Provided information

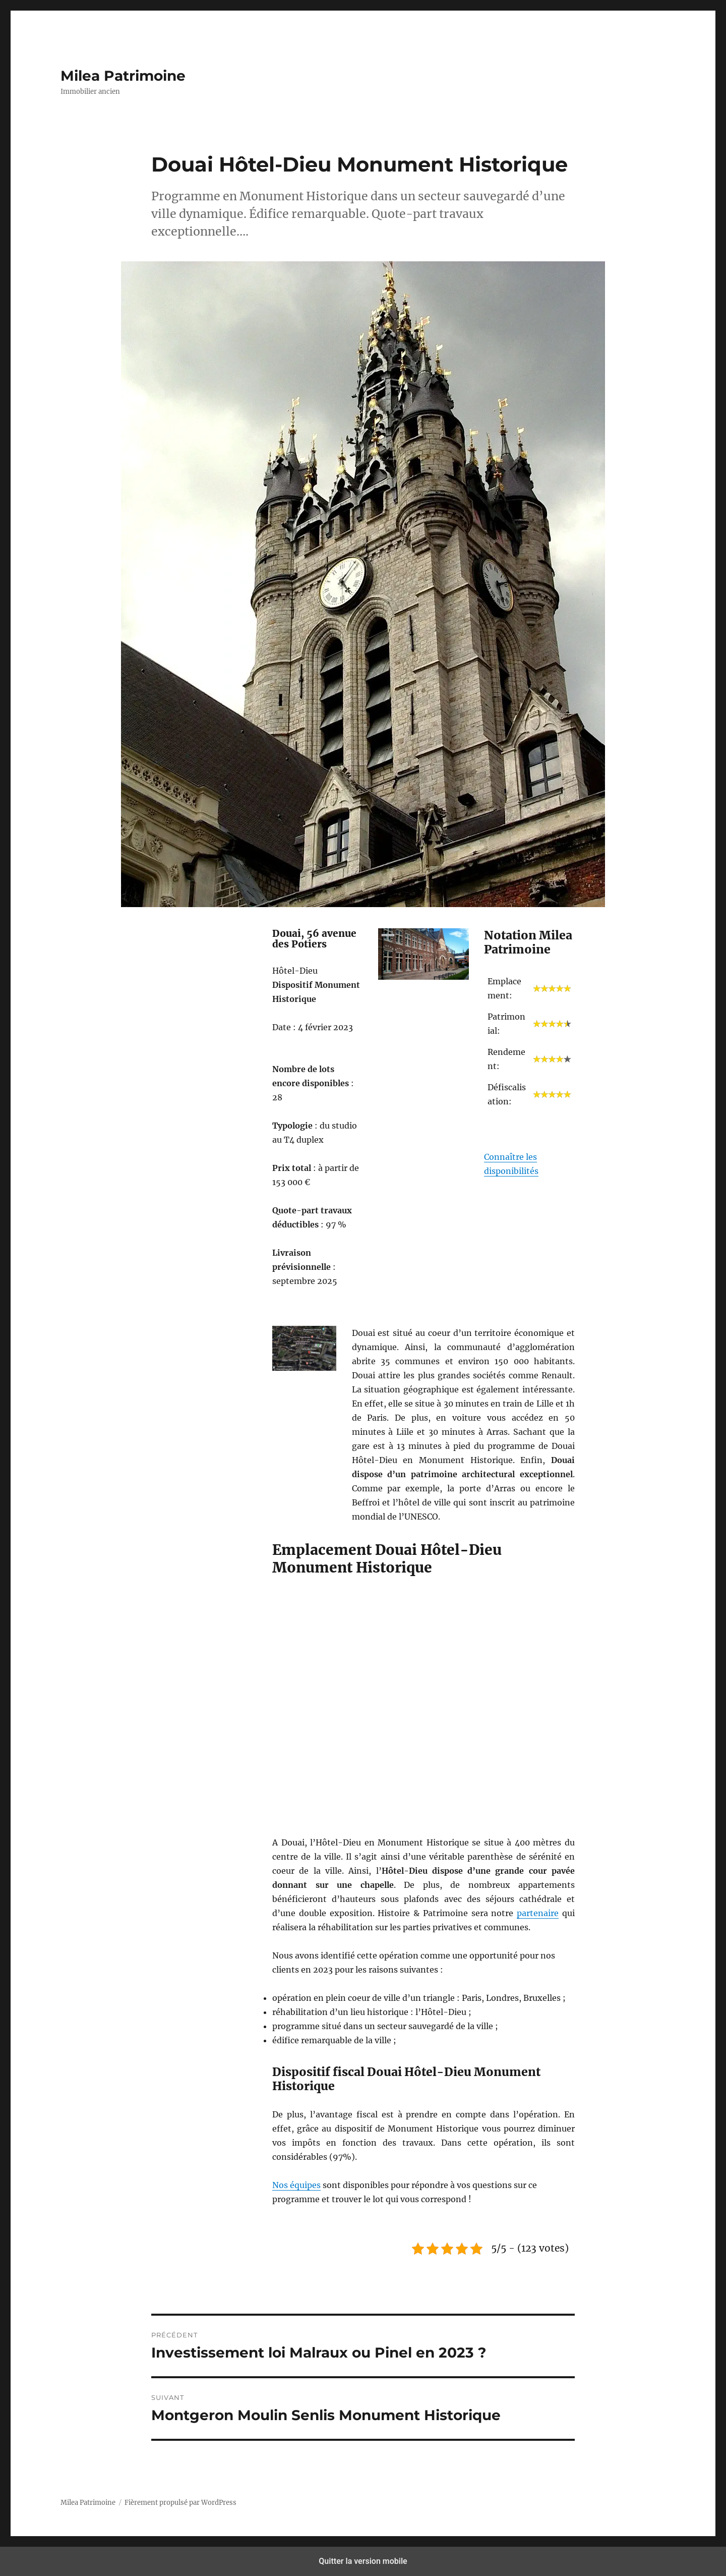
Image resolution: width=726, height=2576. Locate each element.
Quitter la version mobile (363, 2561)
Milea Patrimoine (123, 75)
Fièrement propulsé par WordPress (180, 2502)
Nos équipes (296, 2185)
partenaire (538, 1913)
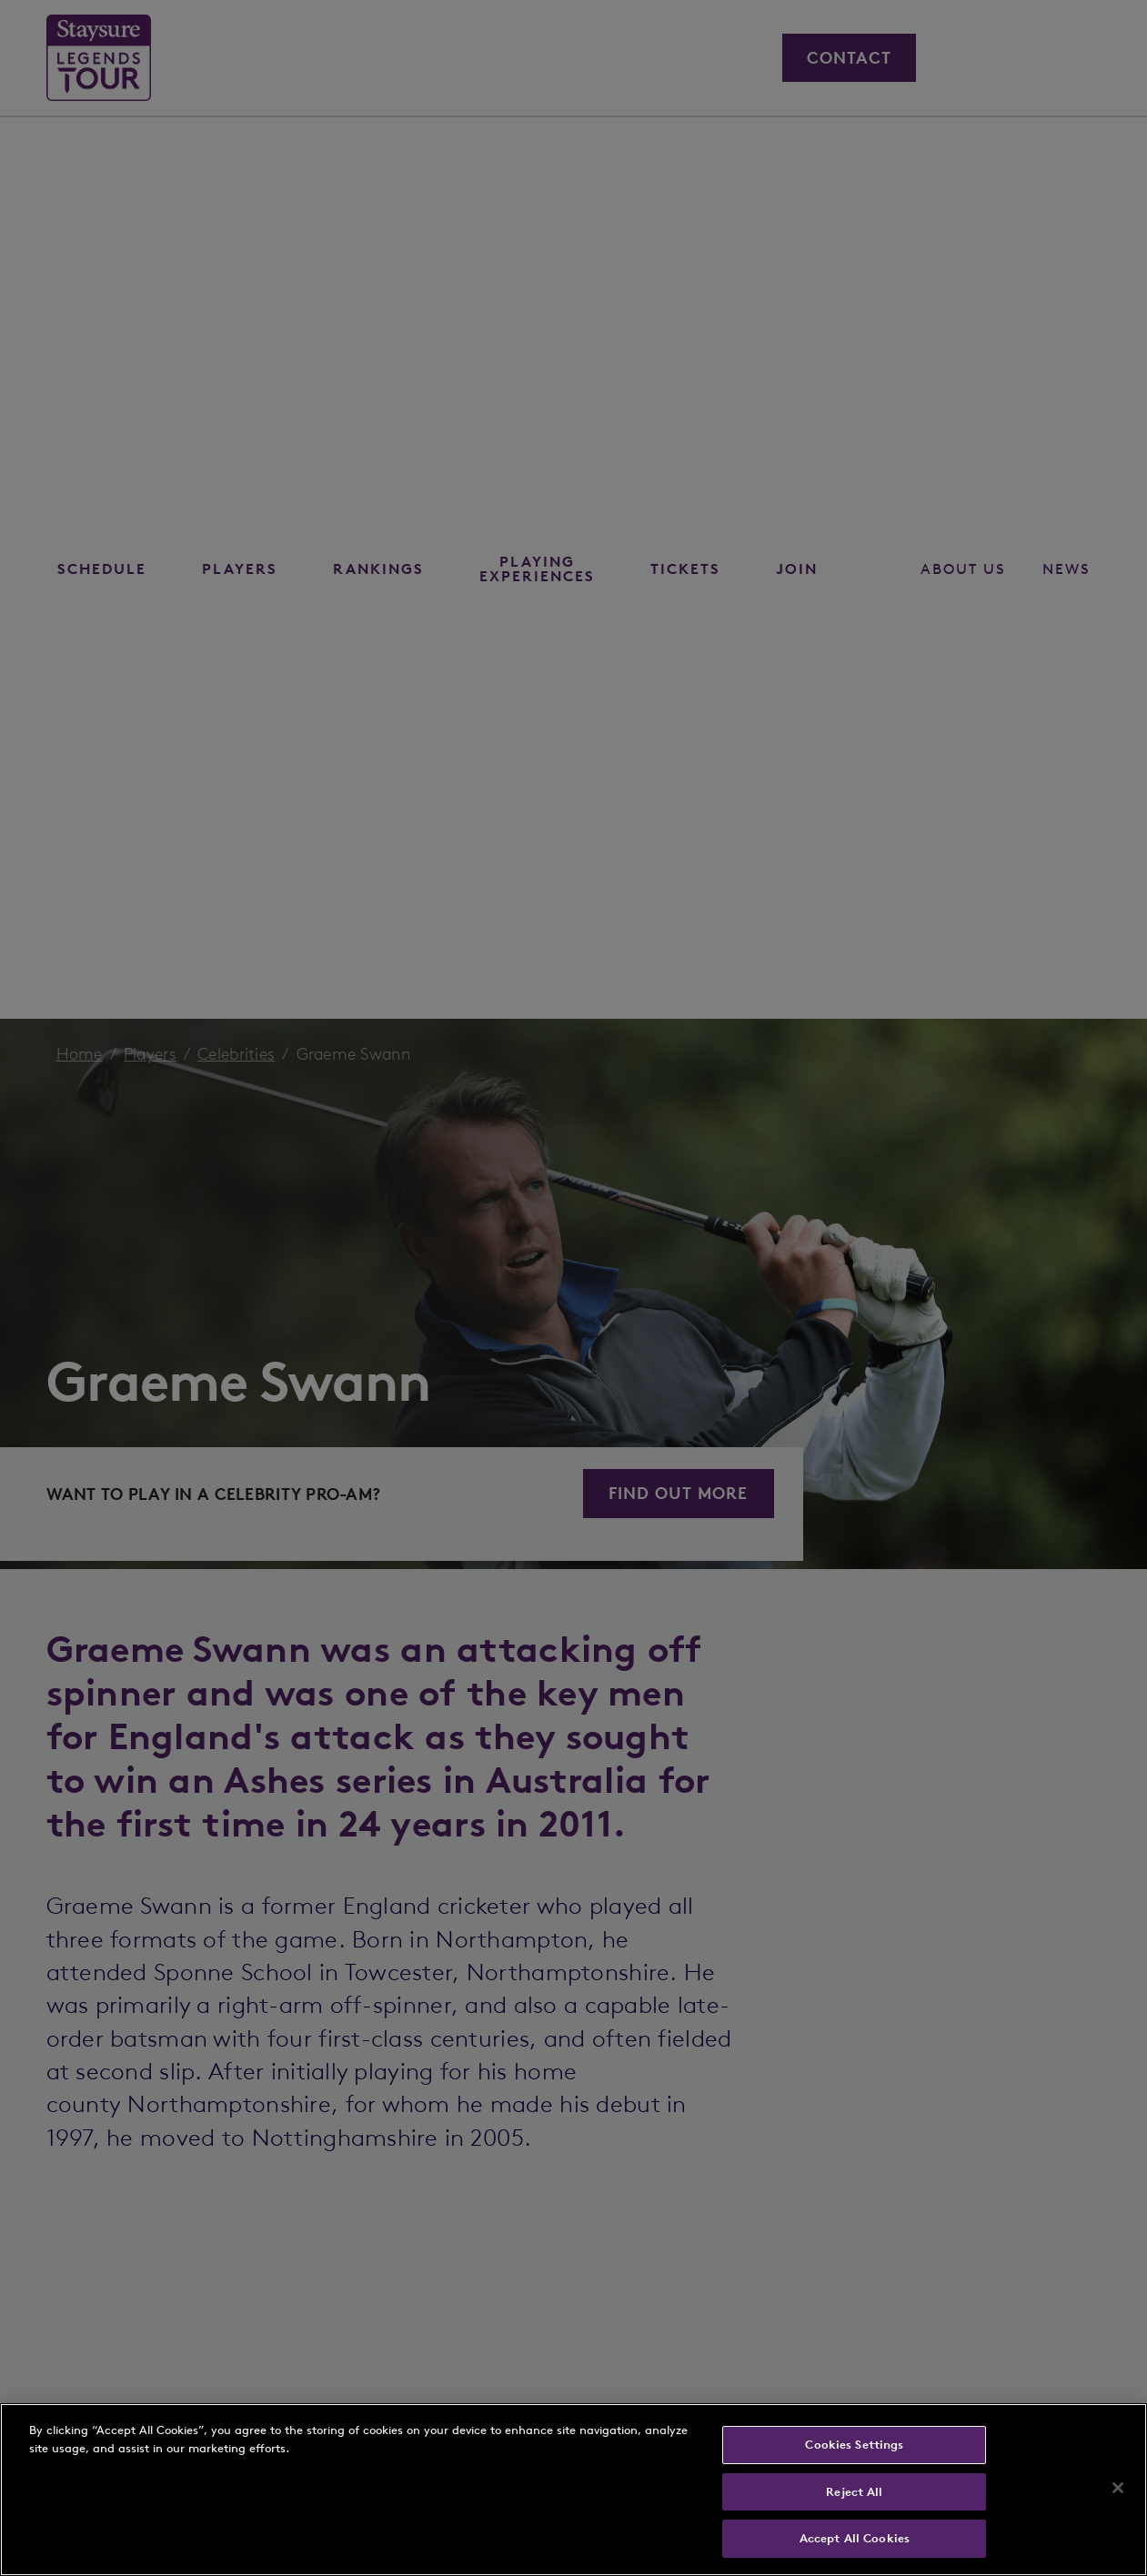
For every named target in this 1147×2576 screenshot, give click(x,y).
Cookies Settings (854, 2444)
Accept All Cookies (855, 2538)
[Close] (1118, 2488)
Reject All (854, 2492)
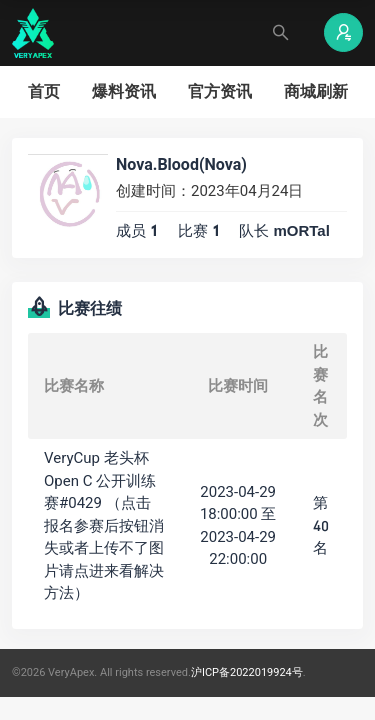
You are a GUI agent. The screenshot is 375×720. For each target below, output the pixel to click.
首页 (44, 91)
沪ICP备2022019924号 (247, 672)
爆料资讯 (124, 91)
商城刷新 (316, 91)
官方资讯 (220, 91)
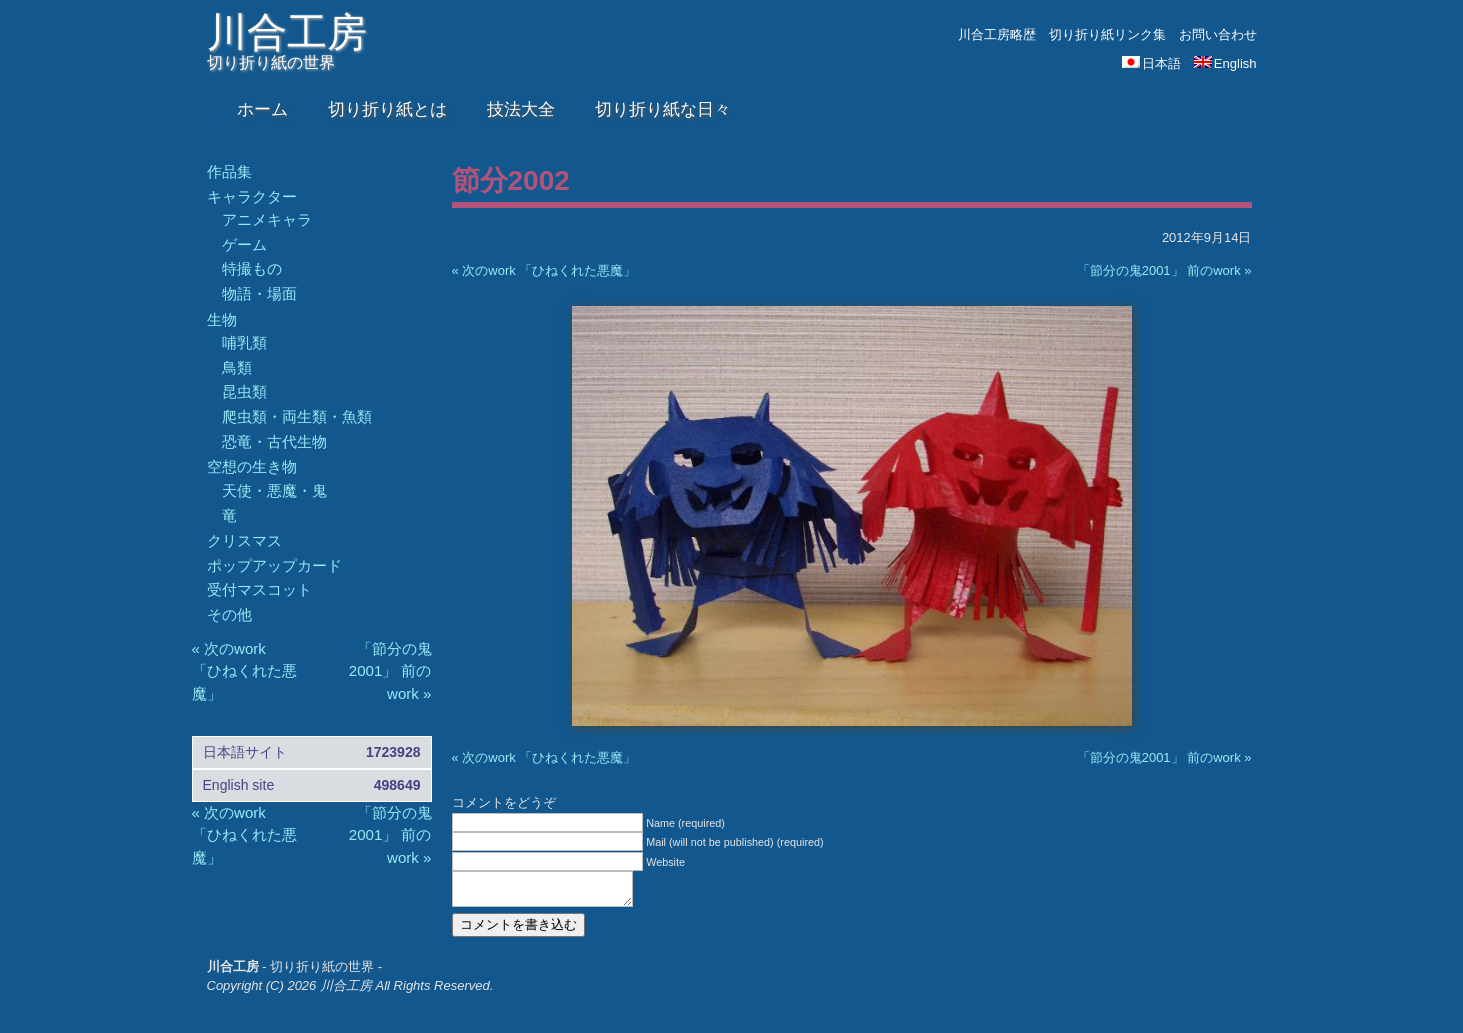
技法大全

Task instructions
Leave out the pictures, and write out exactly the lines from the one containing "[Close] (1118, 2488)" through the last line of the listing, both included.

Solution for this exercise
[Close] (1118, 2488)
Reject All (854, 2492)
You are a GUI agent. The screenshot is 375×720. For each target below, output the pixel to click.
首页 (44, 91)
沪ICP备2022019924号 (247, 672)
爆料资讯 (124, 91)
商城刷新 (316, 91)
官方资讯 (220, 91)
技法大全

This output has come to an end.